I was late to the VR party

NEVERBLAND®

NEVERBLAND®

25.04.2017

As VR technology goes mainstream, brands are beginning to harness its potential to connect deeper with consumers and forge more personal relationships.

As advocacy grows, prices get crunched and the technology becomes cheaper and more ubiquitous. Headsets like Google’s cardboard can be purchased for as little as £3.95 and most new smartphones are capable of running software to support a sufficiently immersive VR experience. Any trend analyst will tell you that these are the conditions that precipitate mass adoption.

Tripping out

VR is set to have huge implications in business. In the wellness space brands are already offering digital detoxes and escapism by way of virtual retreats, a development that could conceivably unlock experiences beyond most people’s physical and financial reach.

This month I visited CharlieHR’s popup in Old Street station for a 15 minute VR ‘Instant Holiday’. On a deserted island beach, listening to the sea lap the shore as palms swayed overhead I almost forgot I was sitting in a massage chair in the bowels of an East London tube station. There was another guy next to me on the same trip. The island sun must have got to him, because by the time we’d finished he’d broken a considerable sweat.

Balinese beach holidays experienced from our sofas might be a few years off, but virtual mindfulness, meditation and yoga classes are already becoming popular as time-saving alternatives to visiting physical studios. For most of us VR won’t replace physical travel, but as a tool to counteract the stresses of daily life it has the potential to be exceptionally effective.

VR all friends here

Bedding Taylor Swift

Every night inside the Oculus Rift

After mister and the missus finish dinner and the dishes

And now the future’s definition is so much higher than it was last year

It’s like the images have all become real

And someone’s living my life for me out in the mirror

The opening lyrics to Father John Misty’s 2017 record Pure Comedy offer a pointed speculation on what’s to come, as Virtual Reality rapidly moves beyond novelty experiences and shows potential for allowing us to interact with one another in totally new ways.

Oculus Rift is the VR company famously funded on Kickstarter and acquired by Facebook for $2billion in 2014. Its Oculus Rooms is the first virtual reality living room in which you can hang out with friends, watch videos and play games.

“Rooms gives us a physical place where we can all go, and you can have interactions like you’re inviting your friends to your apartment” says Oculus product manager Madhu Muthukumar.

Just like in the real world, if you hang with friends in VR you might want to catch a movie, joke around, relax or play games together. It’s not difficult to see the practical appeal when coordinating hang time with pals in real life (IRL) often involves catching a cross-town Night Tube.

It remains to be seen how the interplay between existing social platforms and VR will play out. It is likely we’ll have the opportunity to choose how we connect with people, be it through message, video chat or VR. Interplay between all of them will become more commonplace as the tech improves.

“This is really a new communication platform,” explains Facebook CEO Mark Zuckerberg. “By feeling truly present, you can share unbounded spaces and experiences with the people in your life.”

Despite the speed of advancement Zuckerberg estimates “It’s going to take at least 10 years to become a mainstream thing”. Certainly until consumers can trade unwieldy goggles for glasses that can be worn day to day.

Oculus Rooms: Not for sex with celebrities. Yet

Flash forward

There is a powerful allure to the notion of disappearing into another world. As brands line up to one-up each other with new immersive experiences, the boundaries of the tech are stretched and the scope of possibility expands from entertainment to medicine, business, pornography, architecture and back.

One of the most notable exhibitors from last year’s VRLA expo was Mindride, whose jetpack flight simulator ‘Airflow’combines a weightless harness with a variety of different wind speeds to create a deep sense of immersion and presence.
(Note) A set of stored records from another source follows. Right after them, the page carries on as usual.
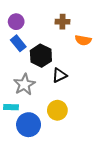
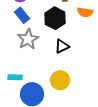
black hexagon: (41, 56) -> (55, 18), moved
gray star: (24, 84) -> (28, 39), moved

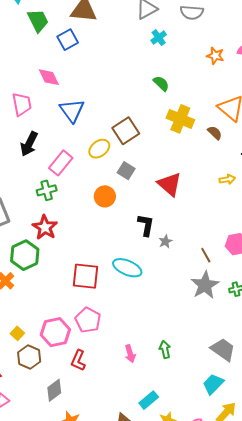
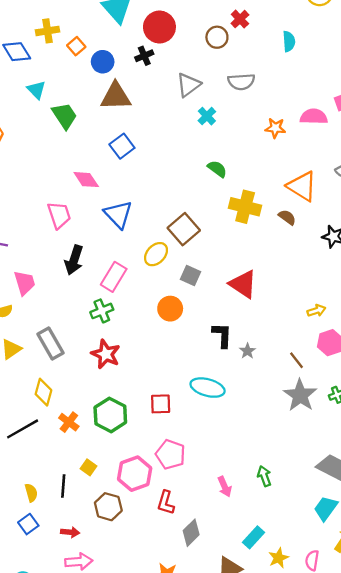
blue square: (68, 40) -> (122, 146), moved
yellow arrow: (227, 179) -> (316, 311), moved
green hexagon: (25, 255) -> (110, 415), moved
red square: (85, 276) -> (161, 404), size x0.7
yellow square: (17, 333) -> (88, 467), moved
gray diamond: (54, 390) -> (191, 533), moved

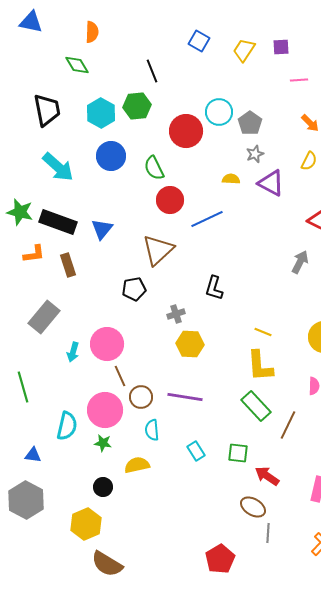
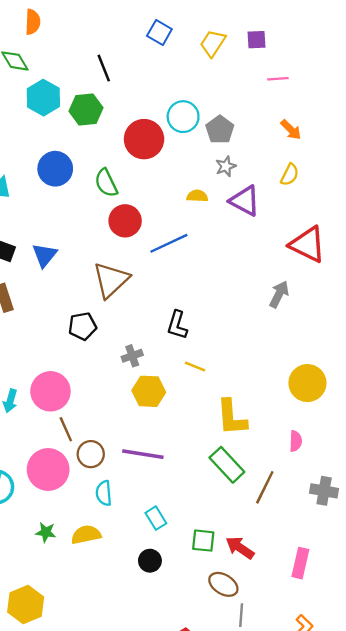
cyan hexagon: (101, 113) -> (43, 98), moved
yellow line: (263, 332) -> (195, 366), moved
green star: (103, 443) -> (46, 532), moved
green square: (238, 453) -> (203, 541), moved
black circle: (103, 487) -> (150, 561), moved

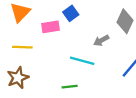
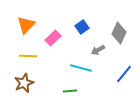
blue square: (71, 13) -> (82, 27), moved
pink rectangle: (51, 27) -> (53, 38), turned -35

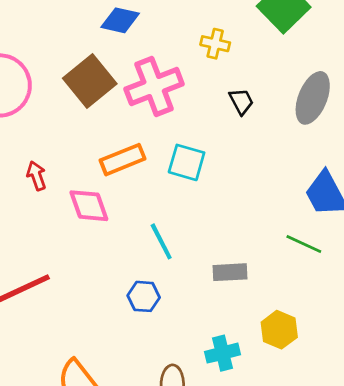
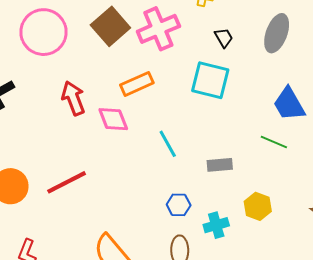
cyan square: (187, 162) -> (210, 80), moved, size x1.4
red arrow: (36, 176) -> (73, 98), size x1.6
blue hexagon: (144, 296) -> (179, 205), moved

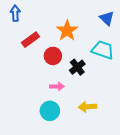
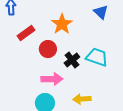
cyan trapezoid: (103, 50) -> (97, 57), moved
pink arrow: (57, 86) -> (52, 79), size x1.5

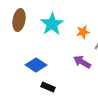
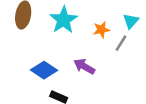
purple arrow: (82, 62) -> (84, 66), moved

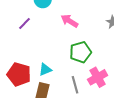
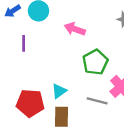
purple line: (24, 24) -> (24, 43), turned -32
gray line: (75, 85) -> (97, 101), turned -48

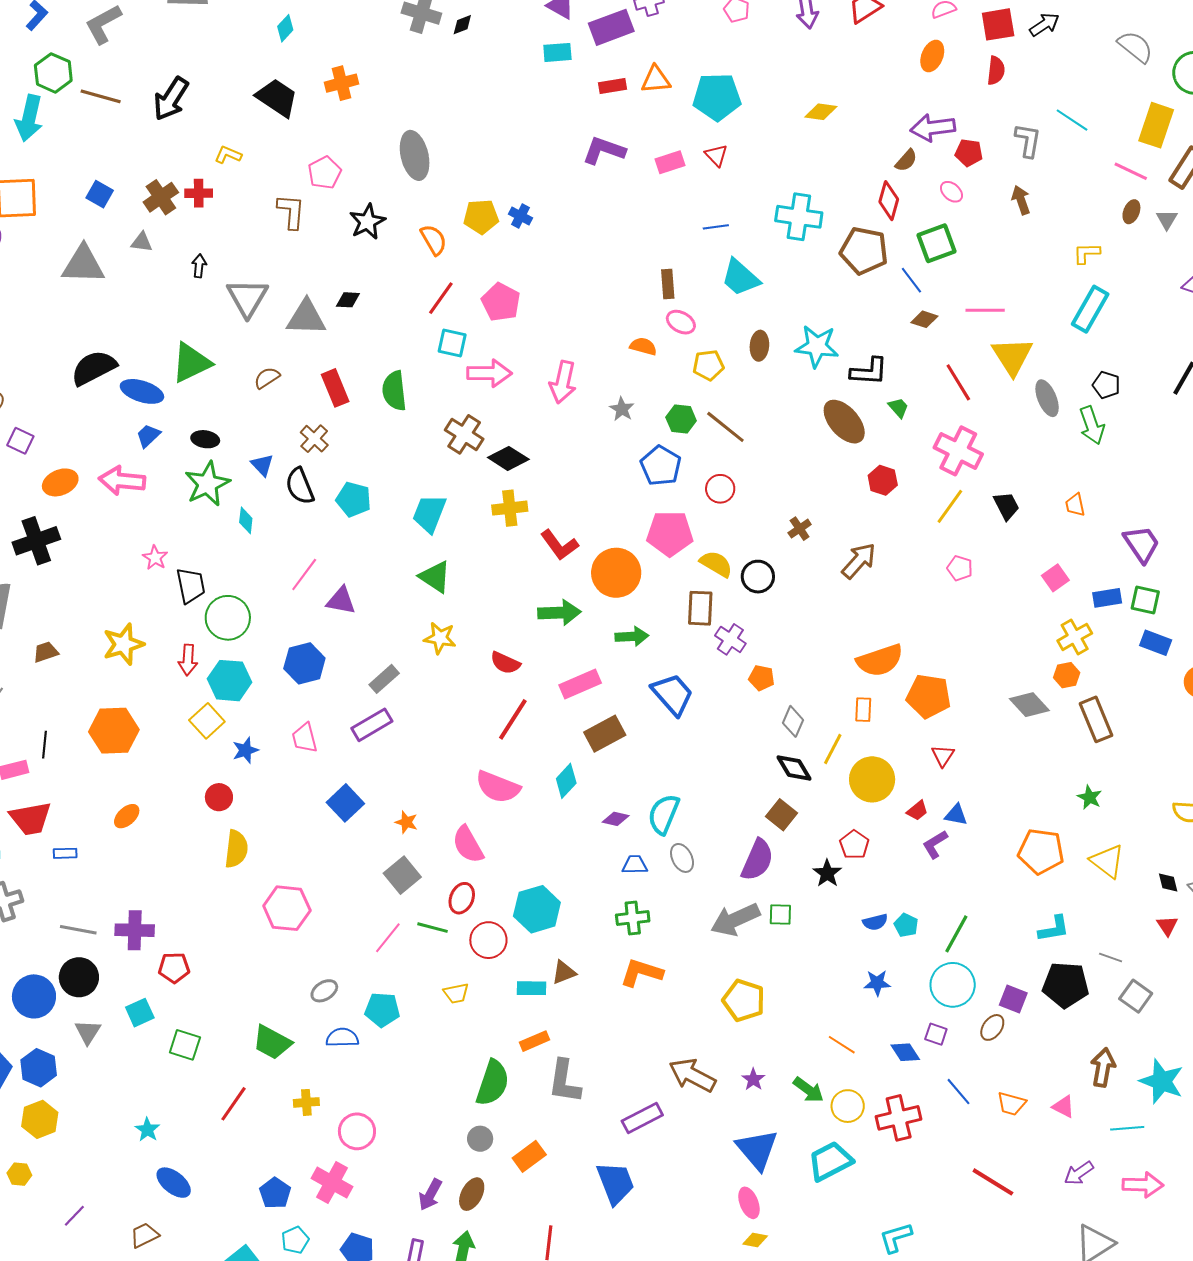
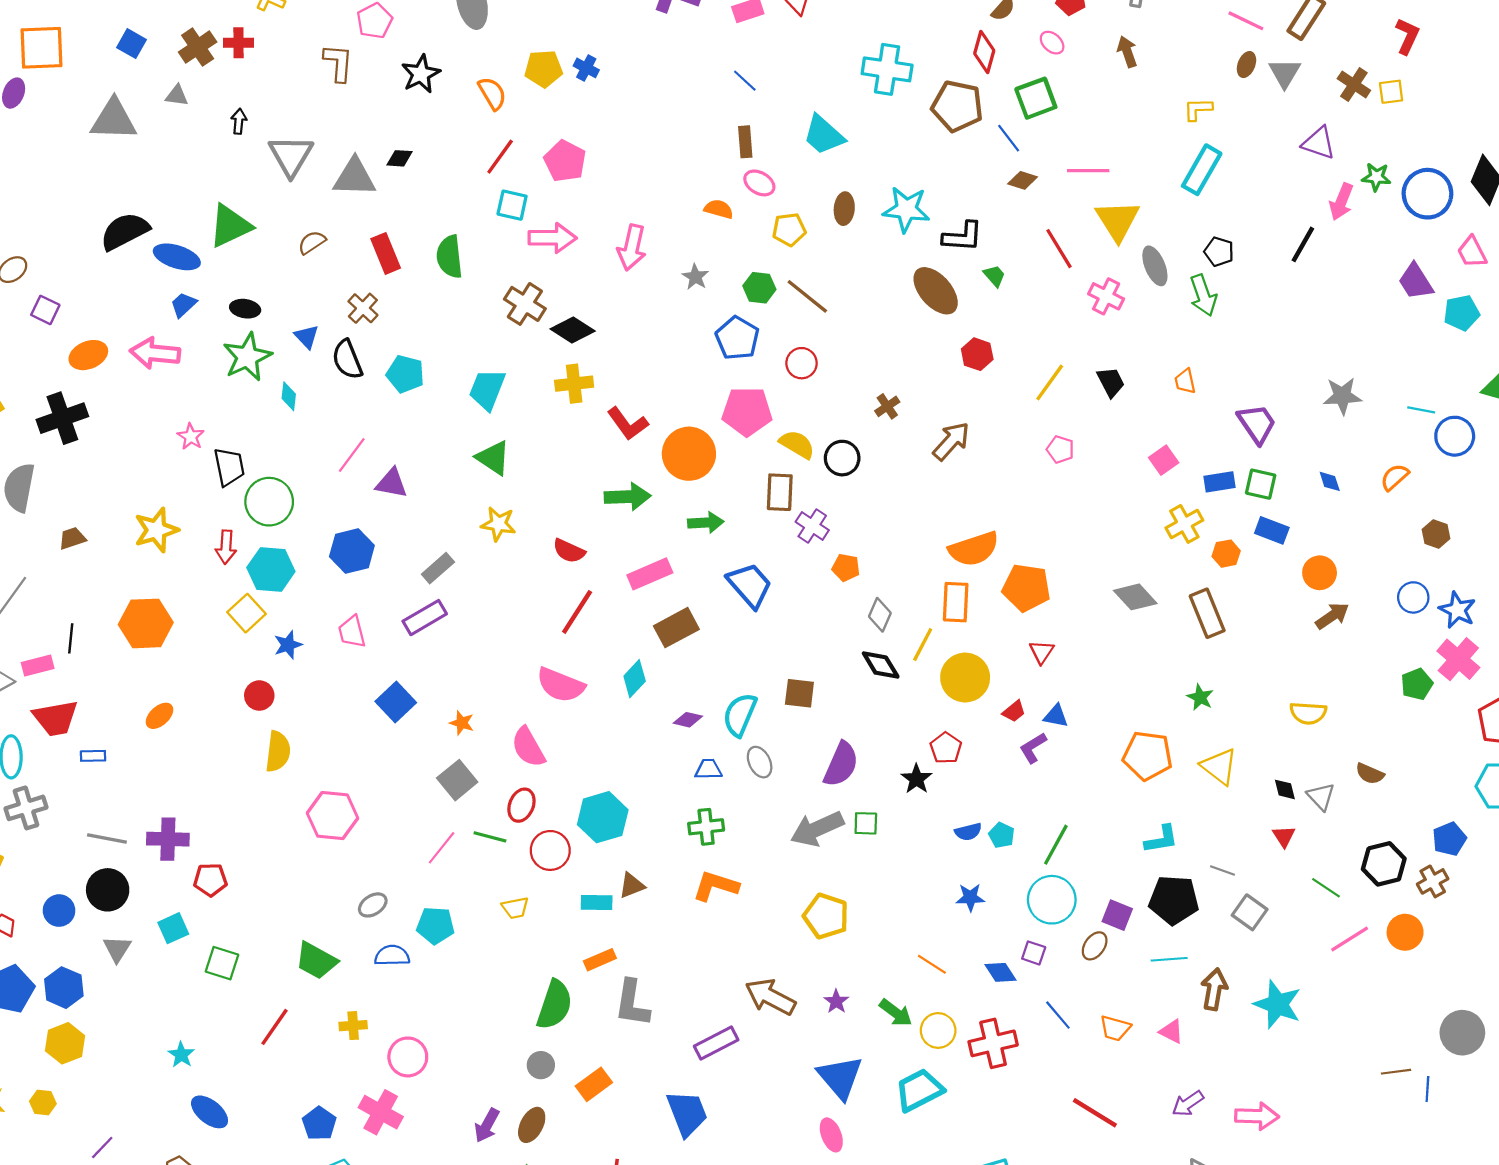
gray triangle: (1167, 219) -> (1285, 73), size x1.4
blue line: (716, 227) -> (745, 81), moved, turned 50
pink cross: (958, 451) -> (1106, 296), moved, size x0.7
orange hexagon: (1067, 675) -> (1226, 554), moved
orange rectangle: (863, 710) -> (956, 602), size x1.5
brown square: (782, 815) -> (799, 693), moved, turned -32
blue circle: (34, 996) -> (59, 911), size x0.7
cyan line: (1127, 1128) -> (1169, 959), moved

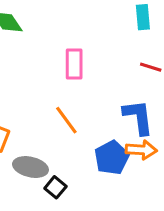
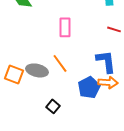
gray ellipse: (30, 167) -> (37, 70), moved

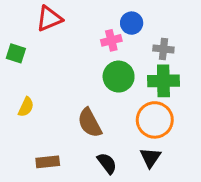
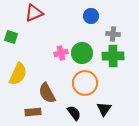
pink cross: (111, 40) -> (61, 53), moved
yellow semicircle: (26, 107) -> (18, 74), size x1.6
orange circle: (155, 120) -> (85, 83), moved
brown semicircle: (90, 123) -> (47, 93), moved

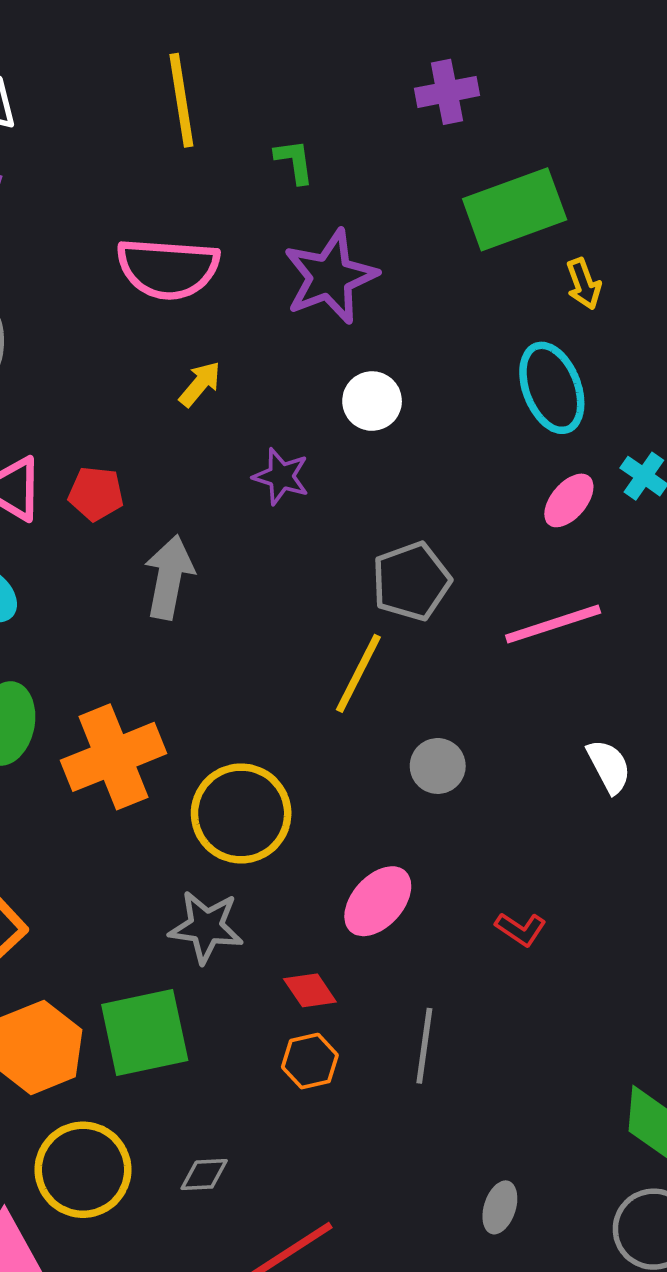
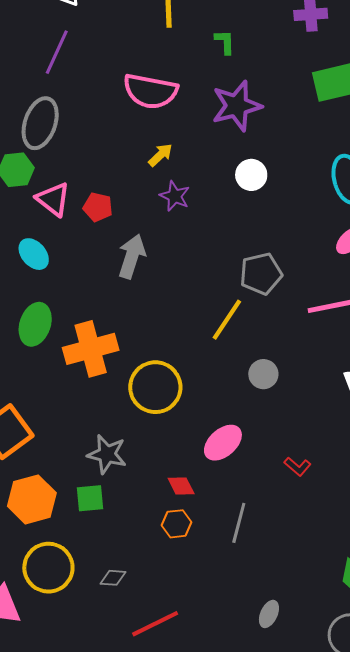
purple star: (281, 476) -> (175, 196), moved
gray star: (206, 927) -> (107, 454), moved
green square: (145, 1033) -> (90, 498), size x0.6

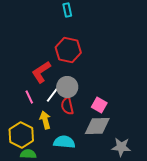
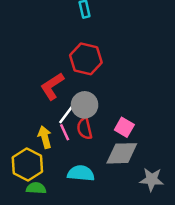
pink line: (29, 97) -> (65, 132), moved
yellow arrow: (45, 120) -> (45, 137), moved

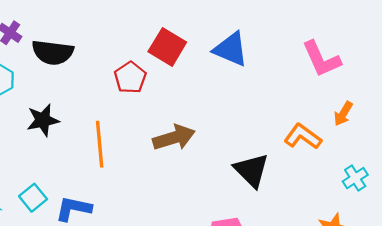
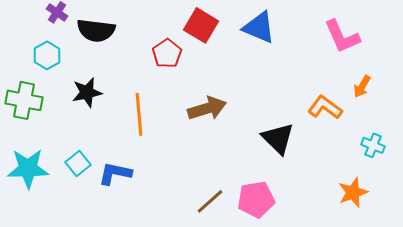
cyan cross: (355, 178) -> (373, 145), turned -35

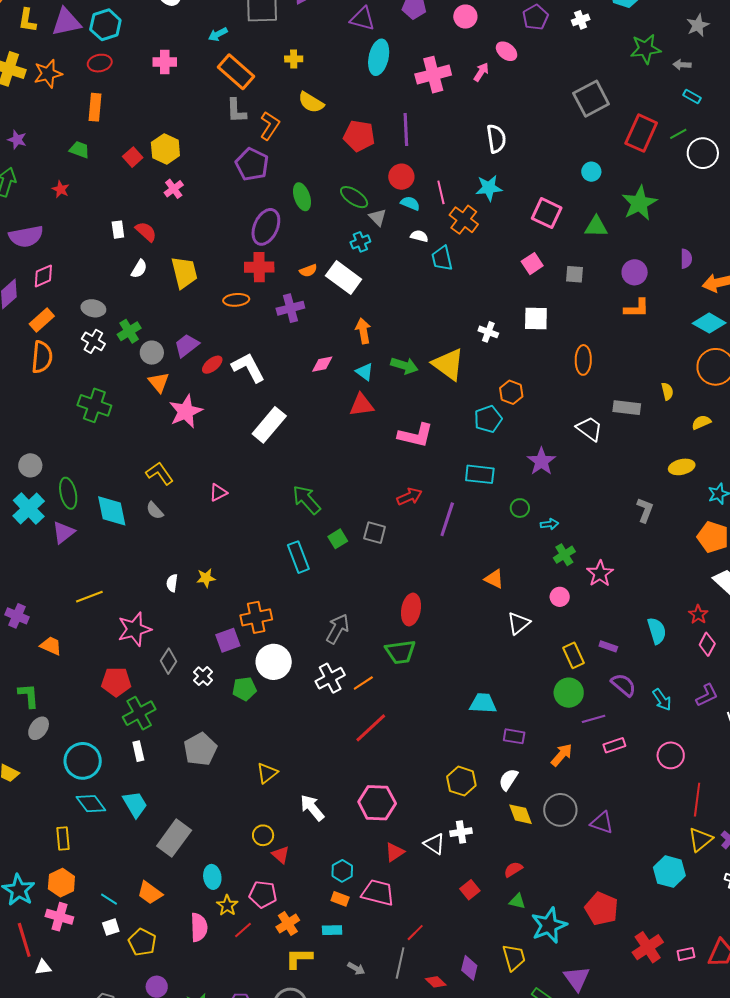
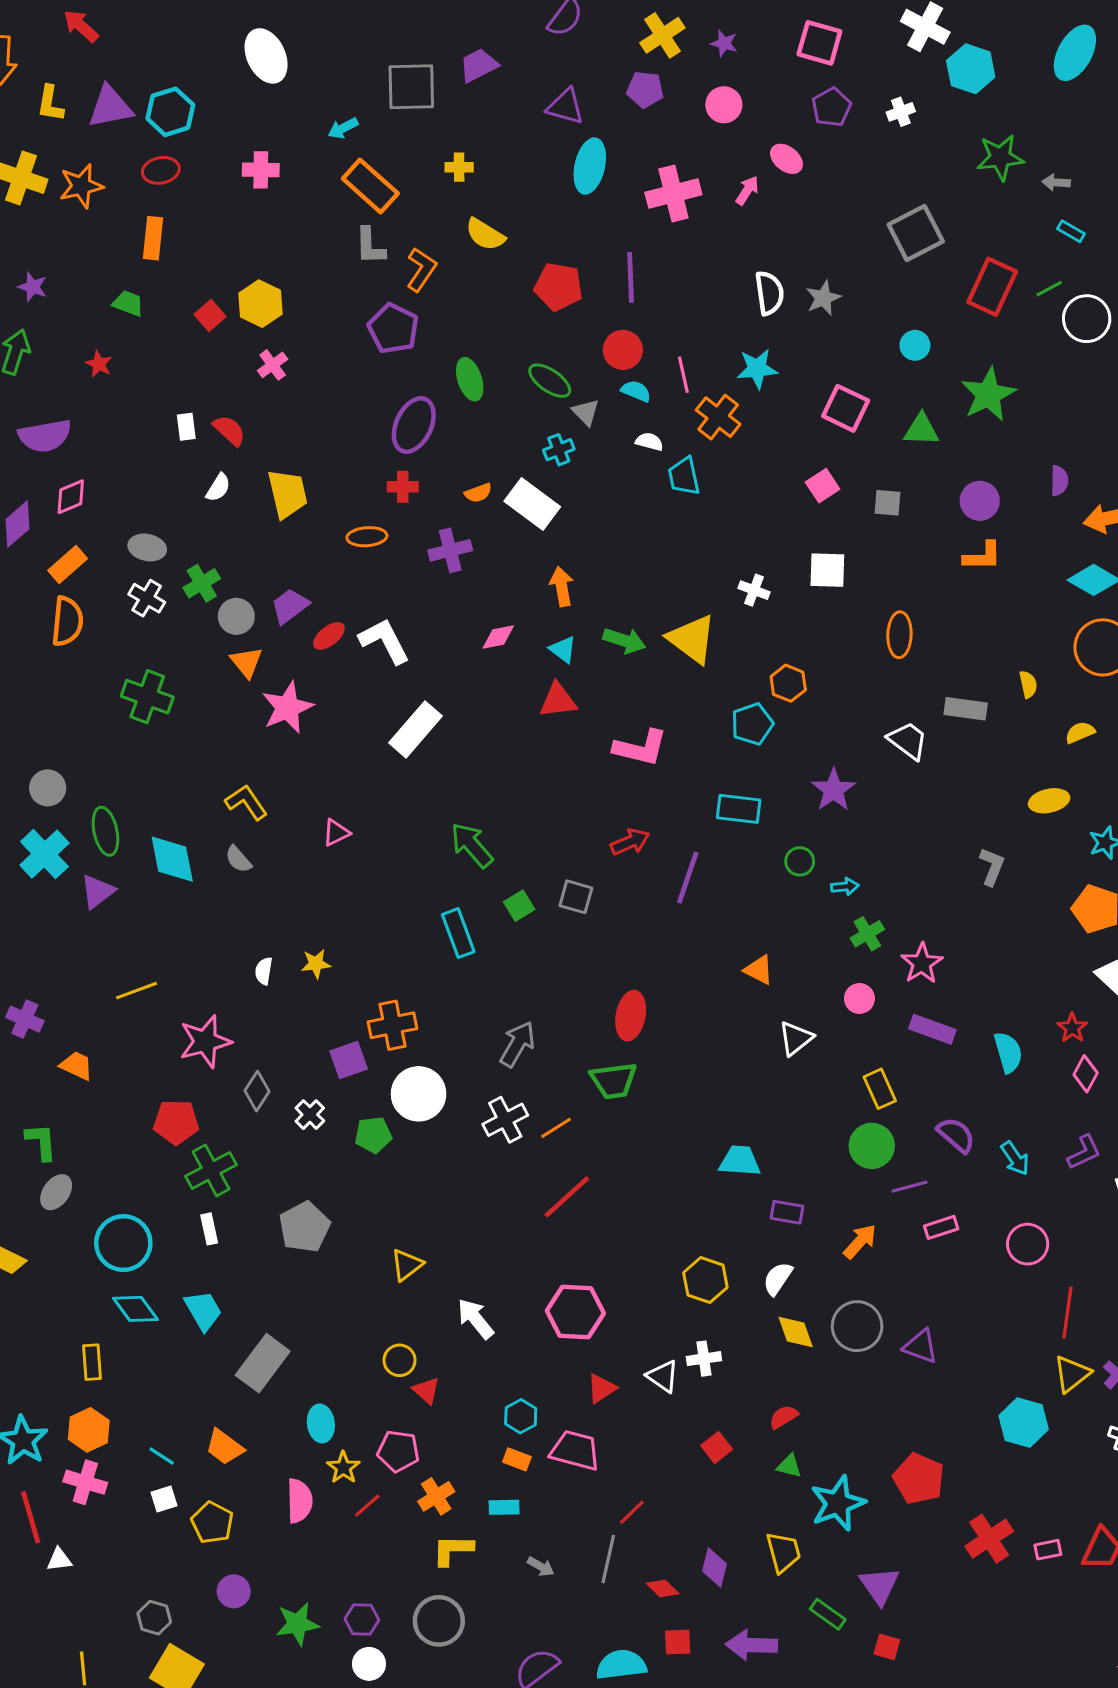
gray star: (698, 25) -> (823, 298), moved
red cross: (259, 267) -> (403, 487), size x0.7
purple rectangle: (608, 646) -> (932, 1029), moved, size x1.6

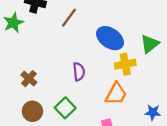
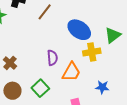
orange trapezoid: (116, 94) -> (71, 72), moved
blue star: (153, 112) -> (102, 87), moved

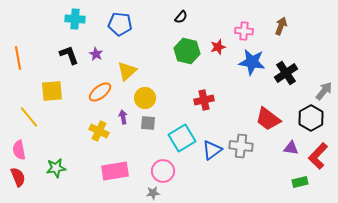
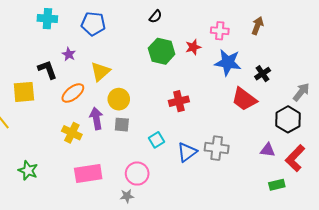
black L-shape: (69, 55) -> (47, 70), moved
black cross: (286, 73) -> (263, 74), size x0.7
purple arrow: (123, 117) -> (96, 118), size x1.5
red trapezoid: (268, 119) -> (244, 99), moved
cyan square: (182, 138) -> (156, 140), size x0.6
green star: (56, 168) -> (28, 170), turned 30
Headset on, suspended two feet above the ground, users hurtle through mountain ranges while listening to a location responsive multi-channel ambient music soundtrack. My 10 year old self would have snubbed The Vampire Ride at Chessington for this.

Psychologists and other medical professionals are experimenting with using VR to heighten traditional therapy methods and find effective solutions for treatments of PTSD, anxiety and social disorders. Doctors are experimenting with VR to train medical students in surgery, treat patients’ pains and even help paraplegics and palsy sufferers regain body function. Travelling parents can join their child in interactive bedtime stories even when they aren’t physically present. As a tool for learning, entertainment and empowerment, the scope for VR applications is endlessly fascinating.

As technology facilitates an ever growing number of connections there is a paradox of those connections decreasing in intimacy. In an increasingly social world, VR is poised to transform the way we create and cultivate relationships online, strengthening our empathy and revolutionising the way we interact with experiences, institutions, brands and each other.

Given the velocity of innovation, it’ll be interesting to see what else is possible when physical proximity is no longer an issue. As a digital product studio we have to try and keep up with this relentless velocity.